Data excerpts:
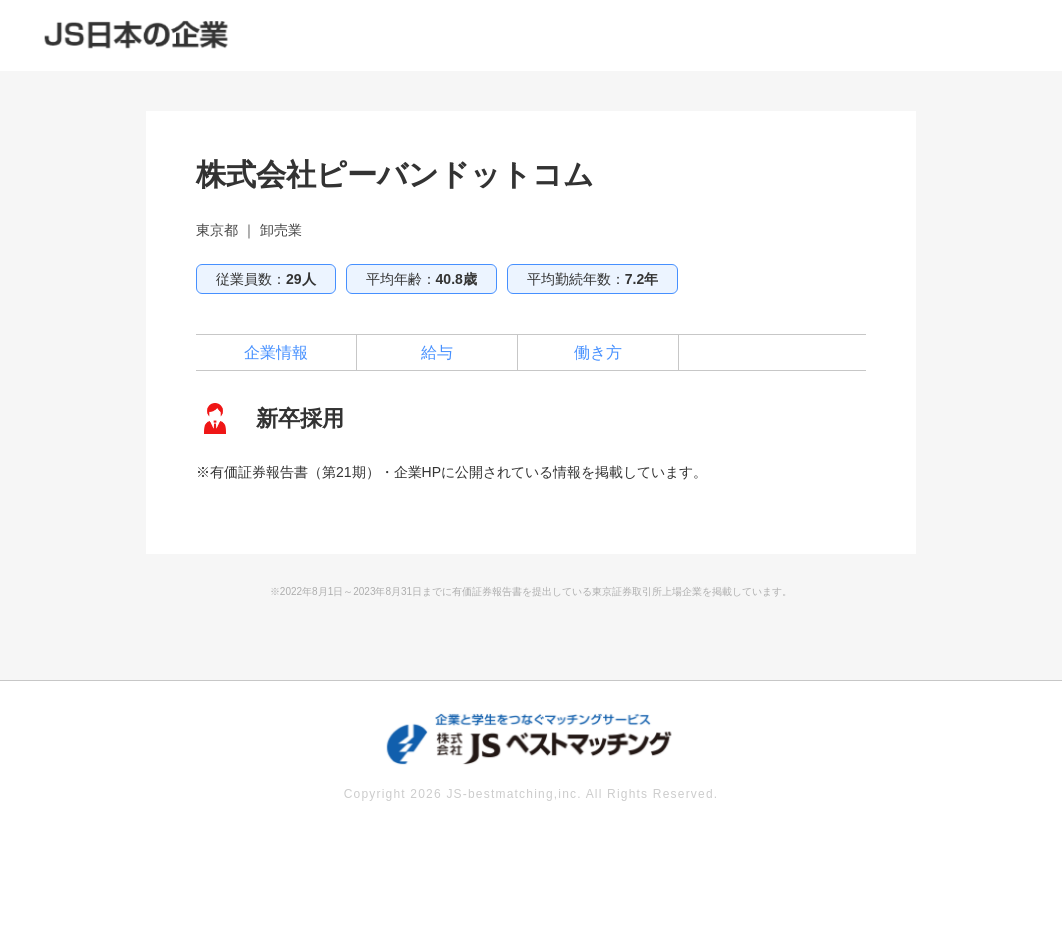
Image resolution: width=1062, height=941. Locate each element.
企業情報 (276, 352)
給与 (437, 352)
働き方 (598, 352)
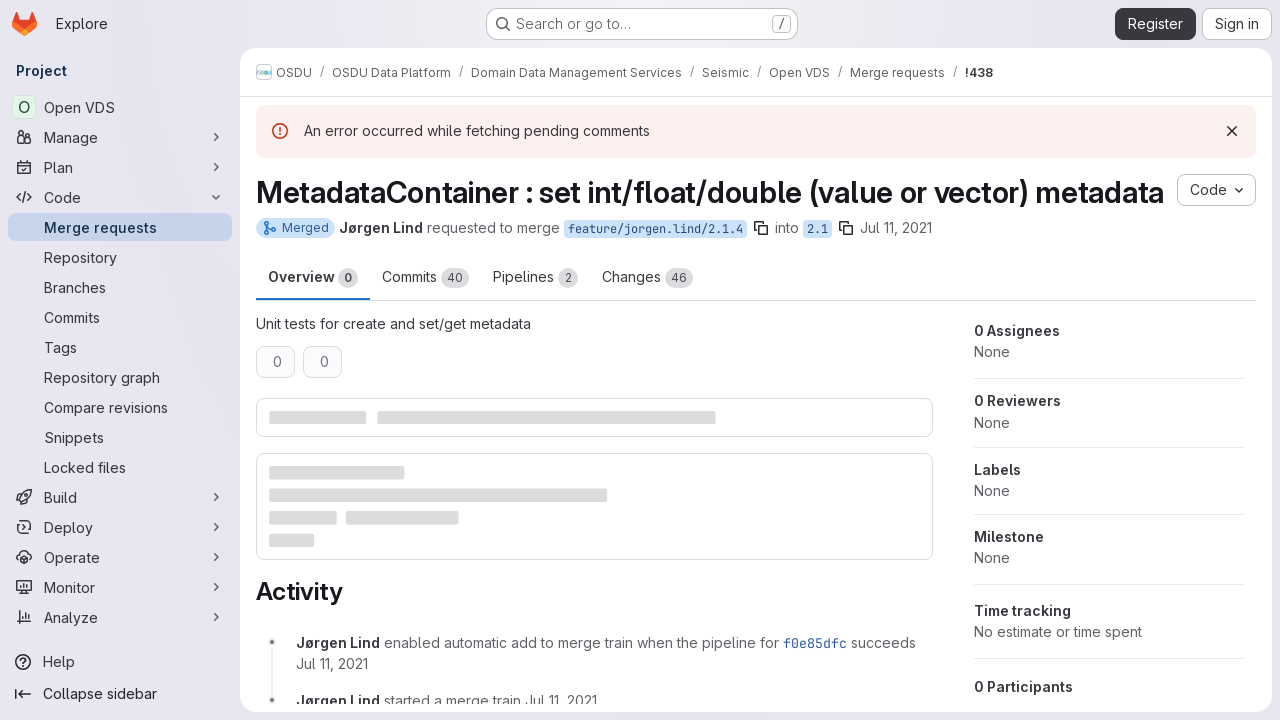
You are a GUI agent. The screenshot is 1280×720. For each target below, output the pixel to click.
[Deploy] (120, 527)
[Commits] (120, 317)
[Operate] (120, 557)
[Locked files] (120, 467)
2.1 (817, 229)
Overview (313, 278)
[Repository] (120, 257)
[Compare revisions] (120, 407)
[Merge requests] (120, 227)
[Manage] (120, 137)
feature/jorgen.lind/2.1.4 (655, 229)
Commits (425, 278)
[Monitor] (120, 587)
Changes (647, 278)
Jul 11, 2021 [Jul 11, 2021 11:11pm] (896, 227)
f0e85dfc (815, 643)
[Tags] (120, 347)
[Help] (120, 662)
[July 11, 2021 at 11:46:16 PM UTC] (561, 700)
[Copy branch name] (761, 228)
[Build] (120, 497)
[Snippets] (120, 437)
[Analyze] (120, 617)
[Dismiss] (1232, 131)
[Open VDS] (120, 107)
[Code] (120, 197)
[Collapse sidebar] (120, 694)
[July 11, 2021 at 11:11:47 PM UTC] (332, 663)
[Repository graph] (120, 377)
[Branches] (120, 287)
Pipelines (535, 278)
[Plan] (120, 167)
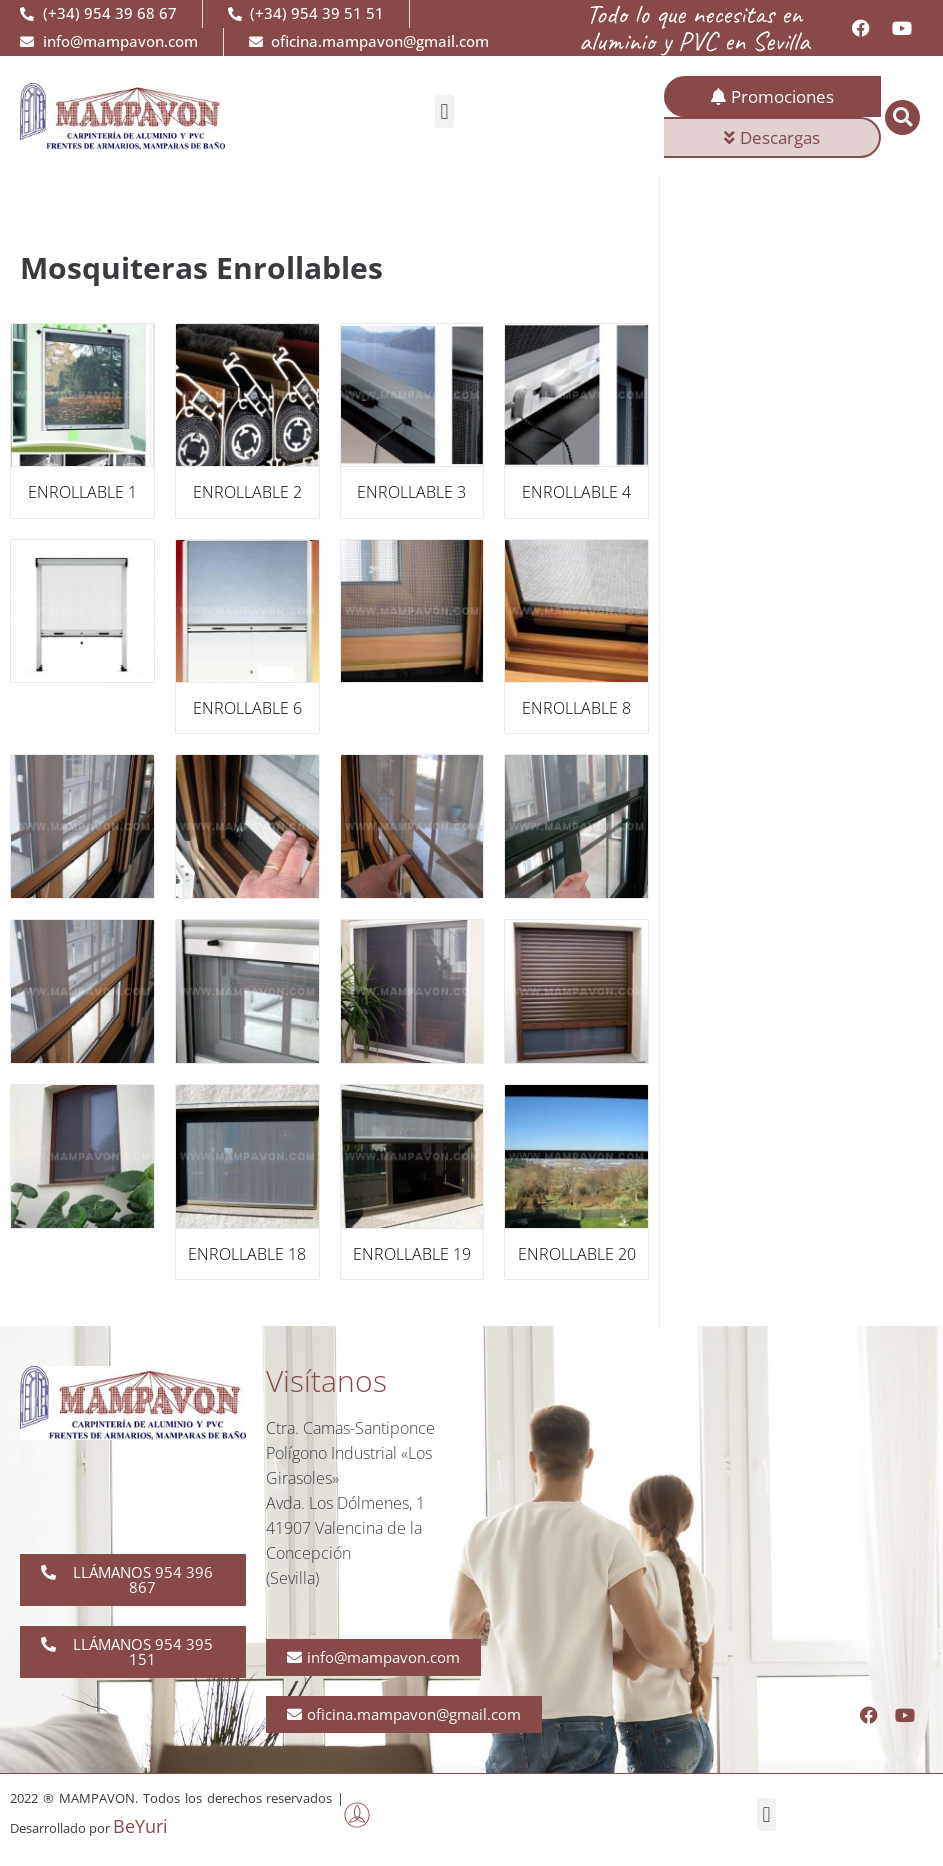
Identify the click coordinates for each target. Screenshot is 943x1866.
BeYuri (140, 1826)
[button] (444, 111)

---

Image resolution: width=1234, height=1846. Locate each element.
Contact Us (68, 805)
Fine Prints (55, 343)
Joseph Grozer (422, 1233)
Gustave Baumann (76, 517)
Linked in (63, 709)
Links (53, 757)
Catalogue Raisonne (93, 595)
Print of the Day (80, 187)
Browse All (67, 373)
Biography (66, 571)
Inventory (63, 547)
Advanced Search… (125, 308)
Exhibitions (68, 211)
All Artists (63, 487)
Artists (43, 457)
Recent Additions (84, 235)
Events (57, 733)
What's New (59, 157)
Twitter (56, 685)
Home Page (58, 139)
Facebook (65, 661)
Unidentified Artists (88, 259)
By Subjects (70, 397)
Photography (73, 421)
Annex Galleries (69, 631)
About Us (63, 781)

■ TASK TO COMPLETE
What you give back should be only the lines of the records above, starting at the line with "Facebook (65, 661)" and ending at the line with "About Us (63, 781)", restated word for word.

■ RESULT OF THE EXERCISE
Facebook (65, 661)
Unidentified Artists (88, 259)
By Subjects (70, 397)
Photography (73, 421)
Annex Galleries (69, 631)
About Us (63, 781)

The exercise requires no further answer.